The ending to the anime, though, is a straight example: the pregnant Sekai stabs the lead character Makoto to death, and her rival Kotonoha later kills Sekai and cuts a hole in her body to see if she was pregnant at all, then cuts Makoto's head off and leaves with it on a NICE BOAT.
In the Visual Novel game Tsukihime, there's a rather chilling example of a less romantically inclined (at first, that can change depending of your choices) Yandere coming completely outta left field the first time you notice it. Spoilered because it will ruin a lot of the Far Side of the Moon stories: The seemingly cute and funny meido Kohaku, who underneath her cheery facade has managed to kill all her emotions (effectively becoming an Emotionless Girl), experiments dangerous drugs on people without losing the smile, and is plotting the extermination of the family she's serving because of the abuse she had to go through as a kid. If you pick her and her to come to grips with herself, your sister Akiha then goes insane. Apparently insanity can not be destroyed, merely transferred.

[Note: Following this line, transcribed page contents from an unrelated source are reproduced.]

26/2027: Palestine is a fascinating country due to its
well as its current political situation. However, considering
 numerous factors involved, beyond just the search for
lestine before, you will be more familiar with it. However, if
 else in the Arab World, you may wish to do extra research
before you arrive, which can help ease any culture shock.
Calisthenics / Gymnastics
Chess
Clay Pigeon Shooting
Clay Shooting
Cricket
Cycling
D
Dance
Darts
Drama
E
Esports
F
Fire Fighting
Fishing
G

Satsuki "Sacchin" Yumizuka. After she becomes a vampire in the Far Side routes, she sucks the blood of the innocent... mostly to survive, but also so that she can understand Shiki's "scary side" and be with him forever. When he refuses, she attempts to make him one of her brainless minions. Yikes.
An odd example is Roa, who'd spent so much time devoted to his research, he failed to recognise his own obsession with the White Princess, even as he tricks her into drinking his blood, bonding them forever, and at the same time sending her Axe Crazy, causing her to kill her handlers and giving her the freedom to choose her own life.

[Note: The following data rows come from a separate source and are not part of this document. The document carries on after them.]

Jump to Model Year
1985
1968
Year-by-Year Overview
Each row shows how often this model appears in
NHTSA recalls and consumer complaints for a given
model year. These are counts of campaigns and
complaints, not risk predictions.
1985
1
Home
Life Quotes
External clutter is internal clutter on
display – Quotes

Everyone but Shiki, Hisui and maybe Ciel. Arcueid? She's damn scary in Ciel's route. Ciel? She tries to set up a sort of double murder/suicide plot with Shiki, but ummm that's her own route so lets say she mostly copes. She gives up completely with only mild hints of how she feels/her backstory in Arcueid's route. Akiha? Goes from Clingy Jealous Girl throughout the game to as scary as Arcueid in Kohaku's route. Kohaku? The final straw in her utter craziness is Shiki's failure to recognize her as the girl at the window who gave him the ribbon. Roa? The last 800 years of his history and Arcueid's backstory is actually because he loved her. Satsuki? Isn't it sad?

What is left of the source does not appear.